Take another pair, from p.258-9. On the left an image that, as Pawson says in his note, takes the seeing eye a few moments to interpret as the spreading roots of a tree in a low sun, whose light spreads an even umber colour across all surfaces. On the left, a very different subject, a picture taken from a plane, above cloud level, with a setting sun and a criss-crossing grid of vapour trails, their tails expanding and fraying in the foreground (‘the elevated vantage point, in combination with the contemplative nature of solitary travel, has an impact on the way you look at things, even when you’re back on the ground’). The tree roots, ‘like corded veins on the back of the hand’, radiate from the tree, but irregularly and mainly unseen; without the raking sunlight even less would be visible.

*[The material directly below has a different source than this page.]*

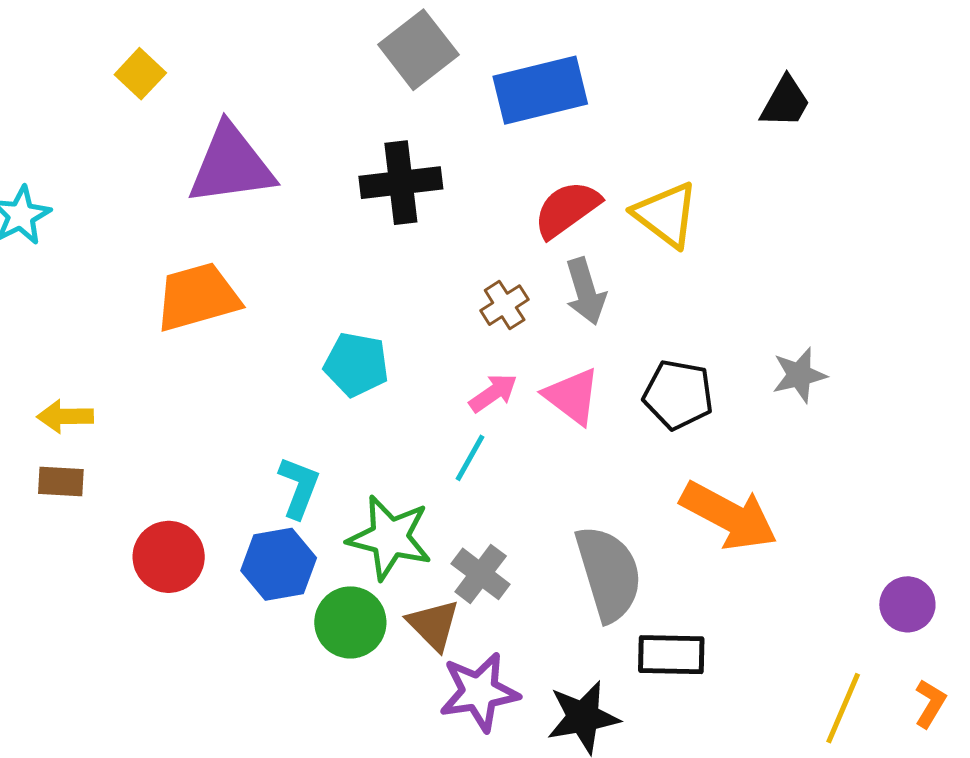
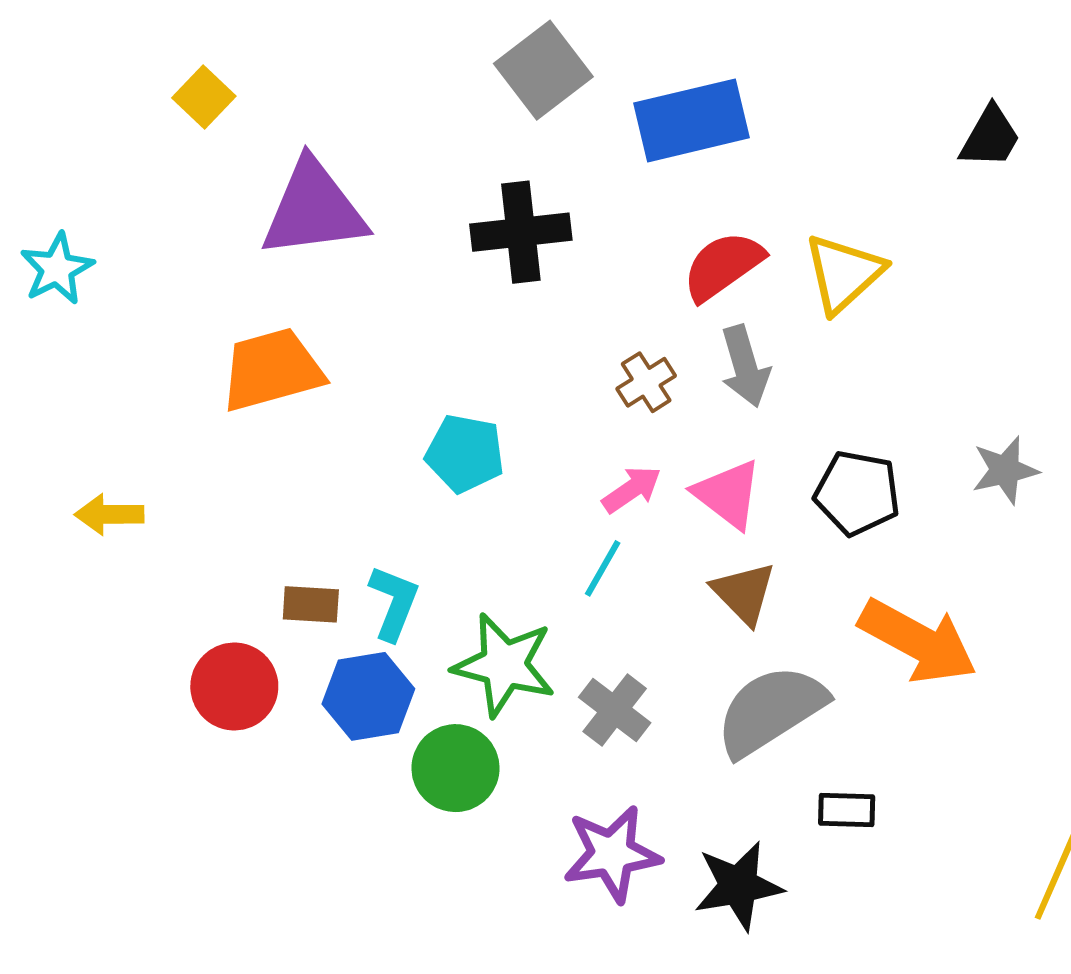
yellow triangle: (666, 215) -> (844, 273), turned 40
brown rectangle: (61, 481) -> (311, 604), moved
gray semicircle: (609, 573) -> (771, 710), turned -106
brown triangle: (433, 625) -> (744, 593), moved
black rectangle: (671, 655) -> (847, 810), size x0.7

In the skyscape everything is visible, including the dying sun, but the trails are just as rough and crooked – though they seem to be converging on (rather than radiating from) a common destination across the cloud horizon.

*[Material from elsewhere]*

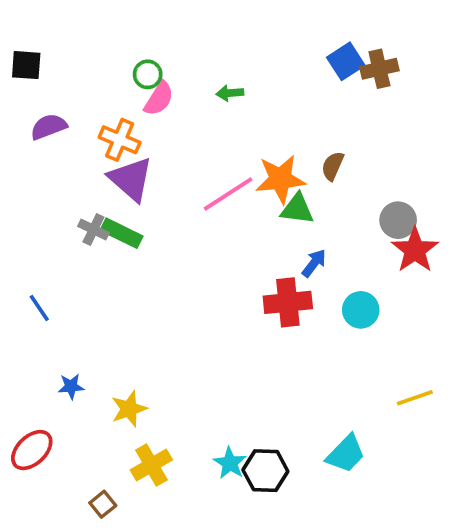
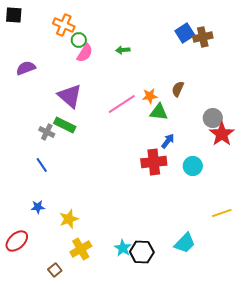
black square: (26, 65) -> (14, 15), moved
orange cross: (120, 140) -> (64, 25), moved
orange star: (280, 179) -> (150, 96), size x0.6
gray cross: (93, 229) -> (47, 132), moved
blue line: (39, 308) -> (42, 165), moved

From p.122-3, a pair of English buildings, a block of flats in West London and a mediaeval stone barn in rural Gloucestershire. Both are severely vertical, but what interests Pawson’s eye here is not so much the shape as the surface texture. The roof of the old barn has gathered a rich coating of moss, and under the tree the grey stone walls have also greened with lichen, so that the whole building seems to be losing its manufactured nature and reverting to native stone and tile. In the same way the flats, its lines and grids uniform and stark when first erected, have been modified and humanised by all kinds of accretion: aerials, satellite dishes (‘like moths’), nets, curtains and blinds. ‘… The windows with no visible curtains or blinds look oddly blank’. Nature, then, always finds ways of frustrating and subverting the pure and abstract intentions of architects, whose control over their creations are, at least in part, illusory.
Finally, on p. 238-9, the transforming power of shadow. A statue of the Greek sun god, Helios, in the Neues Museum, Berlin, is unseen, but a doubled shadow of it is cast on a wall. ‘From this perspective, the nobility and refinement of the Classical profile is lost. Instead the form appears hunched and slightly menacing.’ Opposite, a colonnade of the Palais Royale, Paris. The lucky camera catches images of hanging lamps on each of the columns, accentuating their receding rhythm – and the silhouette of a slightly sinister man in hat and coat emerging into the slanting light of the setting sun.
I think A visual inventory will stay on the table a while longer. Its images capture and detain you. But it’s a book that yields its meanings gradually. The pictures revolve in your memory. Together they form a rich thesaurus of visual ideas, not just for architects but for anyone interesting in delighting the eye.